There was some discussion somewhere within the past couple of months about how Halloween season gets earlier every year. I don't recall if it was this thread or somewhere else. The WSJ put up a story this morning about it.
https://www.msn.com/en-us/travel/ar...ready-wants-you-to-start-spending/ar-AA1f924J
The Halloween Industrial Complex Already Wants You to Start Spending
By Jacob Passy
8/11/2023
Summer vacation is still in full swing across much of the country. That hasn’t stopped Walt Disney World from rolling out the jack-o’-lanterns on Main Street, U.S.A.
The resort is hustling summer off the stage and kicking off its Mickey’s Not-So-Scary Halloween Party seasonal event on Friday. Yes, images of scarecrows and tawny foliage are elbowing into prime beach season. It is the earliest that the Halloween event at the Magic Kingdom, first held in 1995, has started.
There will be Disney characters such as Cruella De Vil and the Seven Dwarfs, special parades and fireworks shows, performances featuring the Sanderson Sisters from the “Hocus Pocus” films and candy galore.

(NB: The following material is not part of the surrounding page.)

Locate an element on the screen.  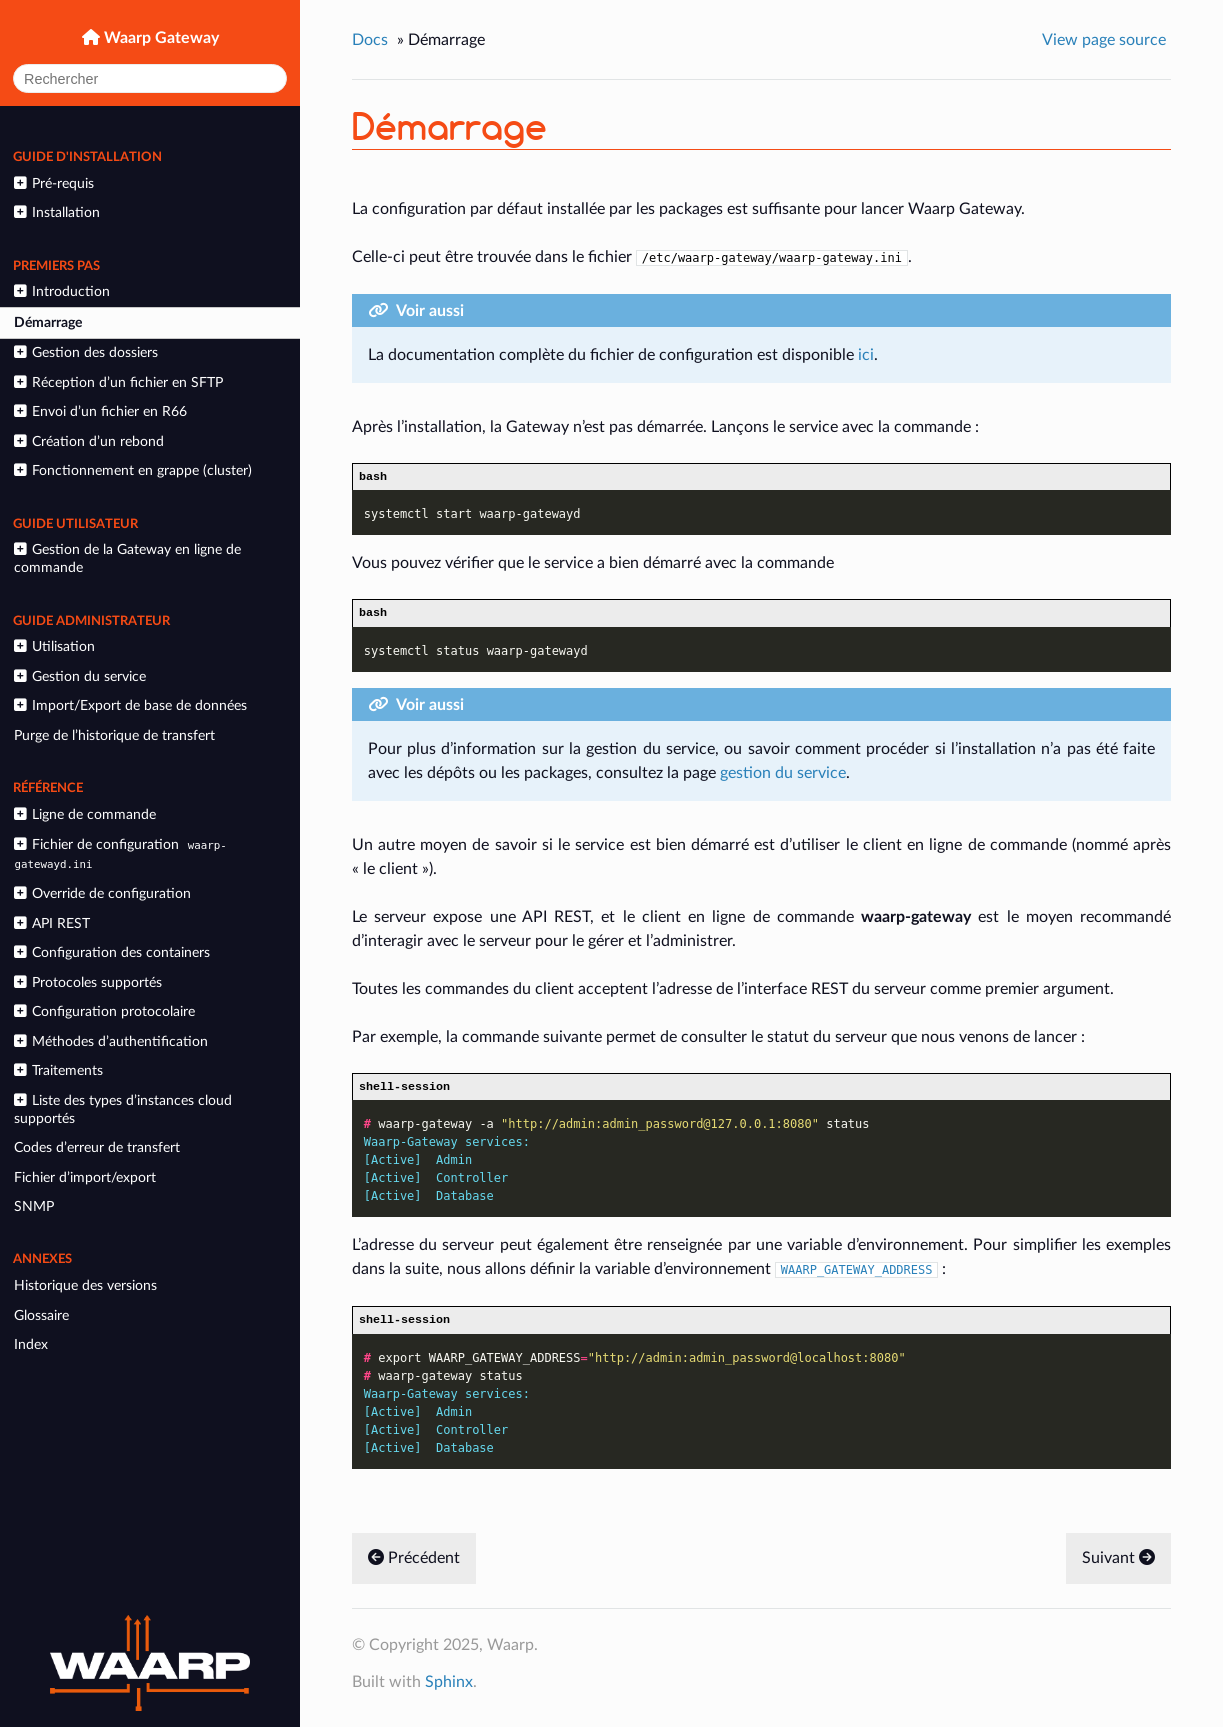
Gestion de la Gateway en ligne de commande is located at coordinates (127, 558).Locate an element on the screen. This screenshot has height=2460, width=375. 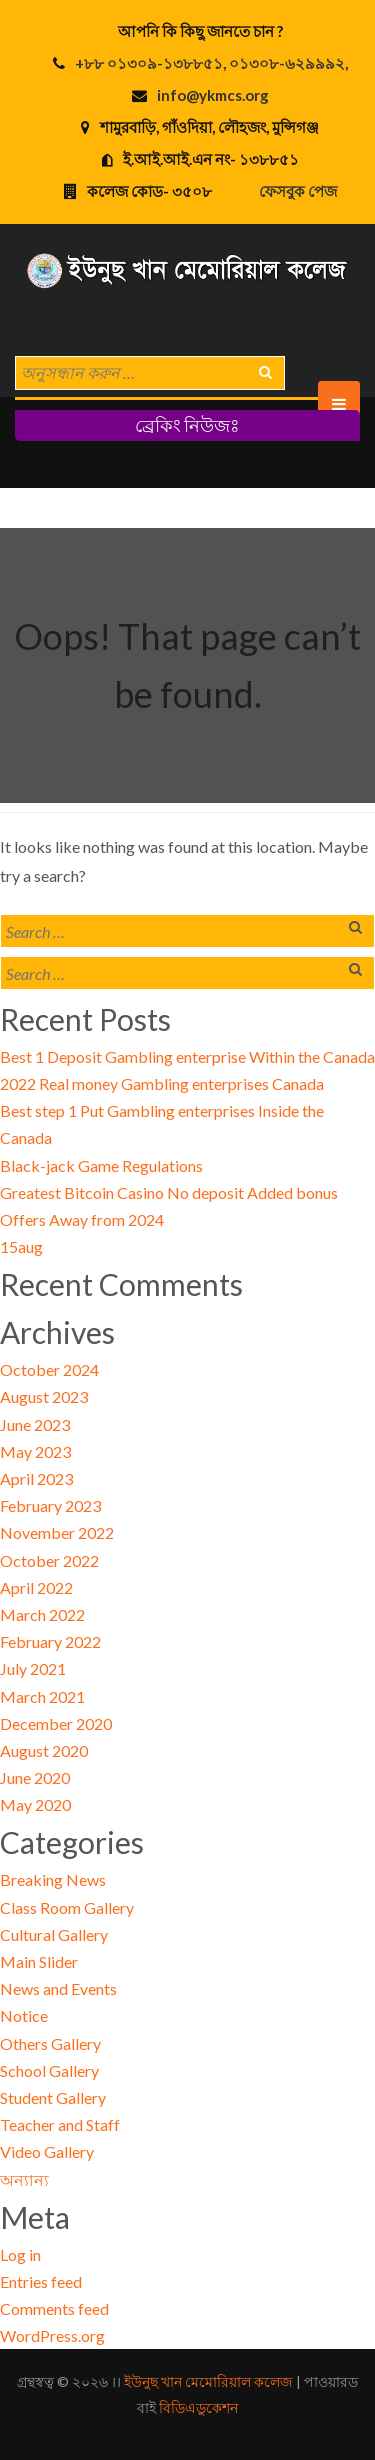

Disney is firing the first, extremely early shot in this year’s theme-park Halloween arms race. Some events, like Disney’s, are more family-oriented. Others at Six Flags and Universal Studios lean into the horror, with actors in gory makeup trolling the grounds. What nearly all of these events of the Halloween industrial complex have in common is that they are growing—in size, popularity, and most notably, duration. The witching hour has turned into the witching months.
“August is the new September,” says Martin Lewison, an associate professor at Farmingdale State College in New York who studies theme parks marketing and strategy.
Ginny Phillips, a mother of three and social-media influencer, will be among those in attendance at the Disney Halloween party on Friday, along with her oldest daughter.
“It is like an end-of-summer bash,” says Phillips, who splits her time between the Nashville area and Central Florida. She predicts her family will do far more summertime trick-or-treating at Disney World in August and September than they will in October in their own neighborhood.
The Halloween creep into August brings challenges, such as how to hack a costume in this summer’s record-breaking heat.
Many people dress up for Disney’s Halloween events. Nicole Rivera, a
travel agent with Marvelous Mouse Travels, is attending Disney’s festivities on Tuesday, and has coordinated costumes for her family based on characters from the Disney animated film “Moana.”
Her son will be dressed as the chicken character, Heihei, but will wear a T-shirt and shorts instead of full chicken garb, and Rivera also cut back on the feathers she planned to glue onto his get-up.
“I’m the type to go all out so it was really hard to hold back,” she says.
He won’t be wearing the costume again on Halloween proper, since the family lives in Buffalo, N.Y. “It will be about 40 degrees here and windy,” she says.
Theme parks are taking their cues from a Halloween-addicted society. On social media, fans make “Code Orange” posts when they spot the first Halloween merchandise in the wild in stores and many restaurants have already rolled out pumpkin-flavored menu items weeks before Starbucks starts selling its pumpkin spice lattes.
“I feel like adults are more willing to celebrate the things that they enjoyed as a kid, more so than we’ve seen with past generations,” says Mike Wilton, a marketing professional from Southern California who runs a website called All Hallows Geek.
Universal Destinations and Experiences is developing a year-round interactive attraction in Las Vegas based on its popular Halloween Horror Nights events. In California, the Oogie Boogie Bash event at
Disneyland Resort, which occurs over 25 nights in September and October, sold out within the first day. Universal Studios theme parks in California and Florida unleash their Halloween Horror Nights in early September.
The epicenter of spooky shindigs is arguably Southern California, home to more than a half-dozen major theme parks. There, Knott’s Berry Farm, a regional park located near Anaheim, Calif., hosted its first Halloween event 50 years ago and is viewed in the industry as the pioneer of the genre. The first edition of what now is called Knott’s Scary Farm took place over just three nights, with tickets costing $4, or about $27 in 2023 dollars, says Jeff Tucker, a show director at the park. Today, the event occurs over six weeks, with admission starting at around $55 per person.
A preview event for the Knott’s Scary Farm celebration is set for late August. The festivities start in earnest in late September.
Now that Halloween events go for more than a month, theme parks have to find ways to keep things scary for people who visit repeatedly. Haunted mazes lose their bite when you know just where a frightening character might pop out. Gus Krueger, a creative and scenic designer at Knott’s, says his team adds rich back stories and lots of hidden details in their mazes—things that visitors might not fully take in on their first times through. The planning takes all year.